The story: Two thugs for hire agree to perform a simple transport job of driving a caged man to his destination and dropping him off. Sounds like easy money but the only problem is the man’s a werewolf.
Opening lines: ‘Okay, it says here that you stole …’ George Orton glanced down at his notebook, then flipped through a few pages. ‘Where did I write that down? Bear with me for a second … yeah, here it is. Sixty-three thousand dollars.’ He whistled. ‘Wow that’s a lot of skimming off the top.’
The review: ‘Wolf Hunt’ is a horror/buddy novel about two likable lugs named George and Lou who botch a transport job, allowing a caged man named Ivan to escape.
George and Lou are told Ivan is a lycanthrope but remain skeptical until Ivan surprises George by actually transforming into a werewolf.
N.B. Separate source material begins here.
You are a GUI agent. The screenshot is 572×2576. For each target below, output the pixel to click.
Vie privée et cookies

Ivan gets away and embarks on a killing spree.
George feels guilty, accepts the blame and convinces his buddy Lou to help him hunt down the murderous werewolf.
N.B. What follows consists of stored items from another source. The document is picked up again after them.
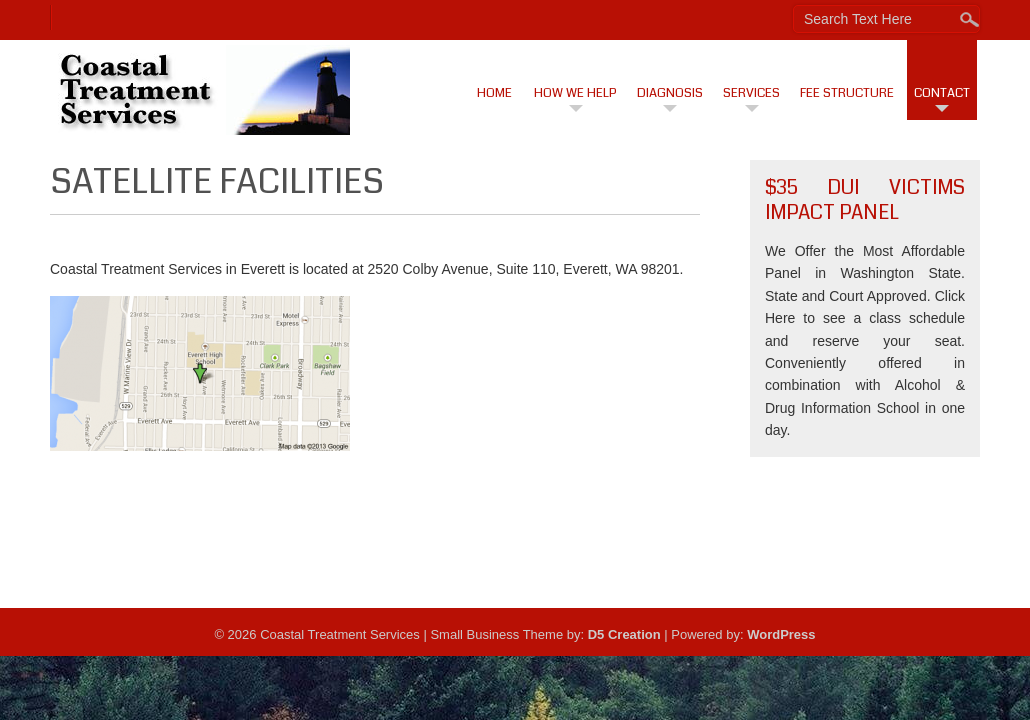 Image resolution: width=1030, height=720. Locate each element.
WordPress (781, 634)
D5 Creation (624, 634)
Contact (942, 93)
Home (494, 93)
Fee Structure (847, 93)
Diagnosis (670, 93)
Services (751, 93)
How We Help (575, 93) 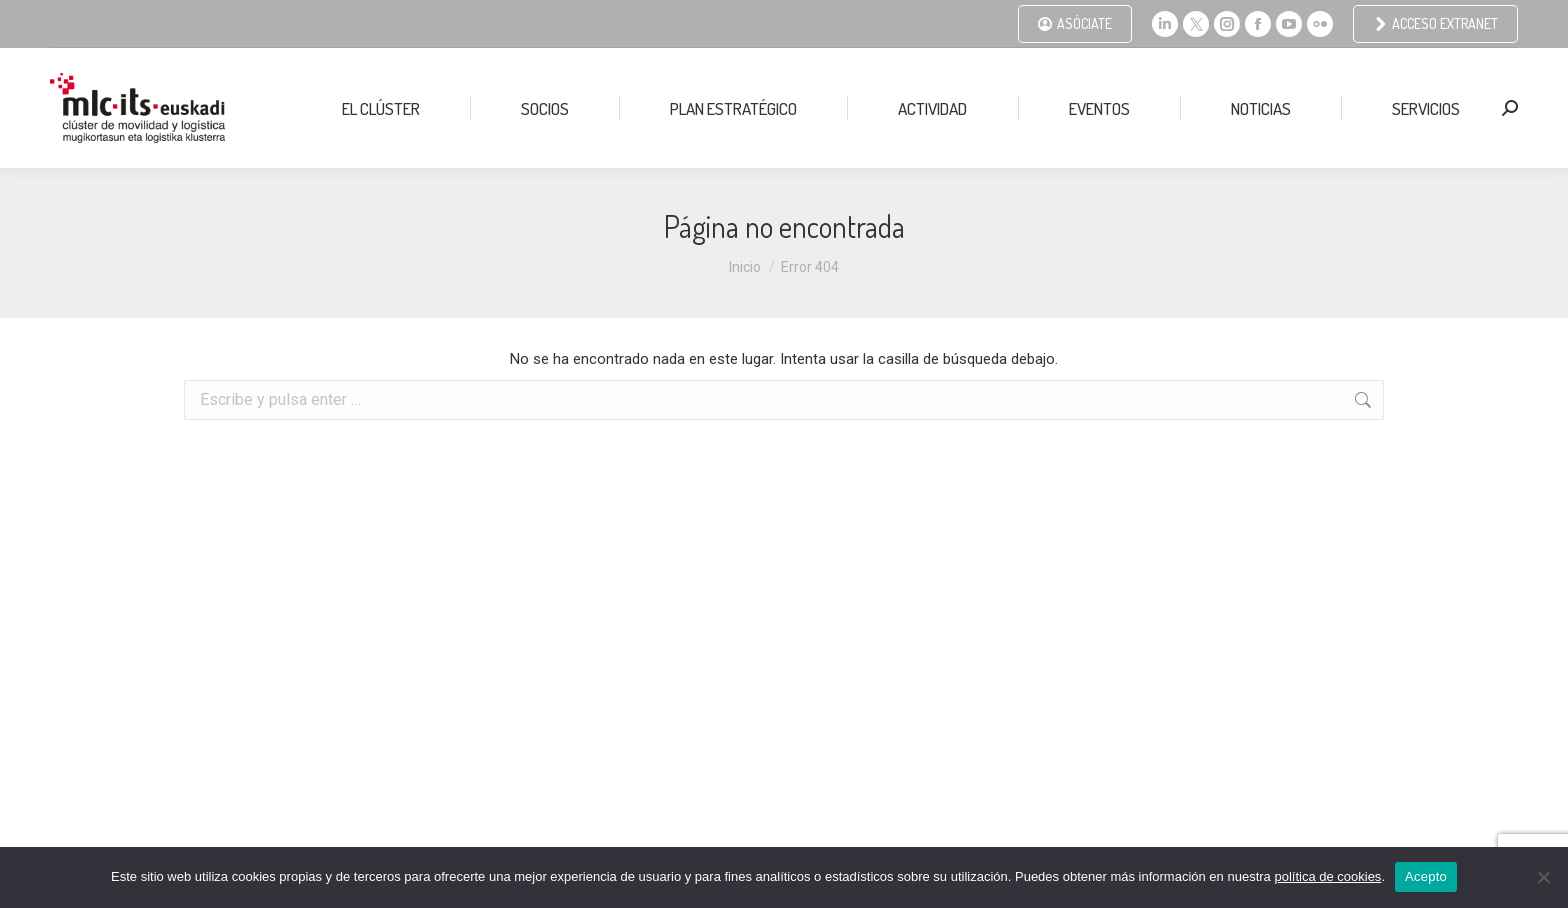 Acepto (1426, 876)
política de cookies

An innocent bystander named Michele also goes along for the ride.
Ivan’s capture is not guaranteed because he can transform at will into a powerful beast with sharp fangs and dagger-like claws. And bullets don't kill him.
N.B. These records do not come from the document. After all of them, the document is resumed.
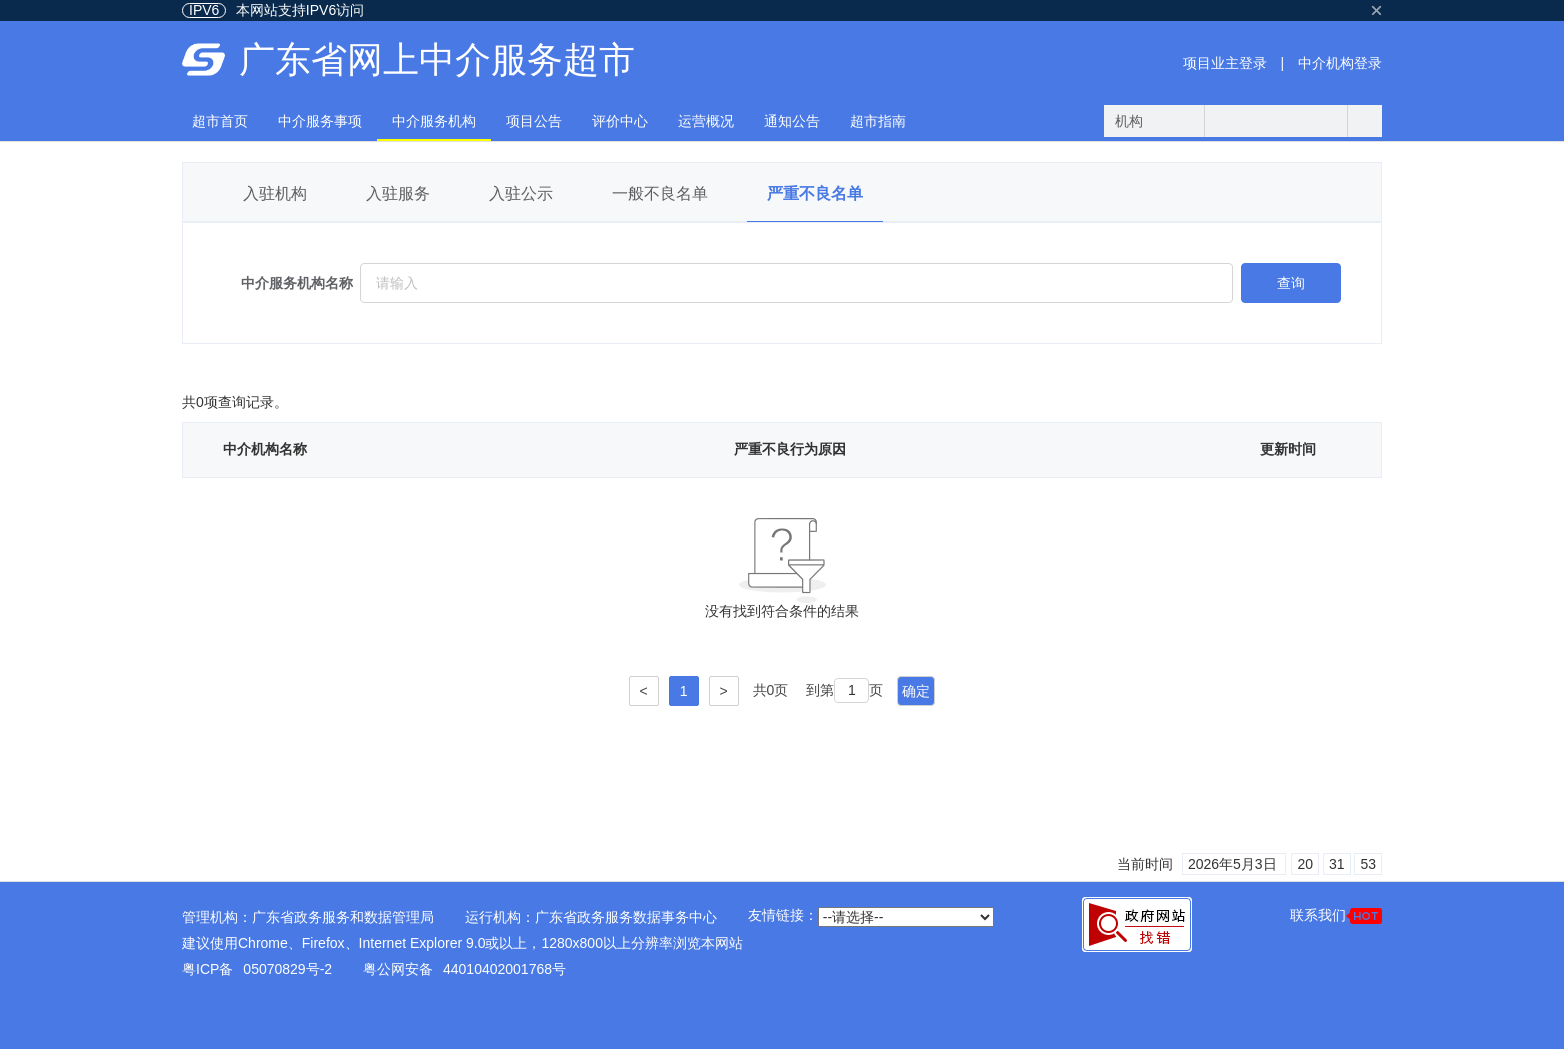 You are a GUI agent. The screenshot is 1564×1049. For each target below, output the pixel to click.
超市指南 (878, 121)
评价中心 (620, 121)
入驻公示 (521, 193)
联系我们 (1336, 915)
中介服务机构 (434, 121)
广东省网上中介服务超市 (437, 59)
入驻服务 (398, 193)
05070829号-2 (287, 969)
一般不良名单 (660, 193)
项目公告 (534, 121)
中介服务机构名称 (297, 283)
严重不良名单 (815, 193)
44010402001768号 (504, 969)
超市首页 (220, 121)
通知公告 (792, 121)
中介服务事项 (320, 121)
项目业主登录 (1225, 63)
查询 (1291, 283)
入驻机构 (275, 193)
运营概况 (706, 121)
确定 (916, 691)
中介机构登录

The strength of ‘Wolf Hunt’ is the dialogue. The rapid-fire banter from George, Lou and Ivan create conflict while naturally strengthening the bond among the characters.
When a stressed-out George angrily tells his boss Ricky that he pissed in his coffee cup twice a week, he immediately recants.
‘Okay, that’s not true. I never did that. Take care of yourself, Ricky.’ George hung up the phone. ‘He’s a rotten little prick,’ he said to Lou, ‘but he deserves to enjoy his cup of coffee in the morning.’
The exchange, like many in the book, is brief but telling. George may be a thug but he isn't a jerk, and that distinction is important to him.
‘Wolf Hunt’ is one wild and hairy ride for readers who enjoy a little zaniness on their horror trips.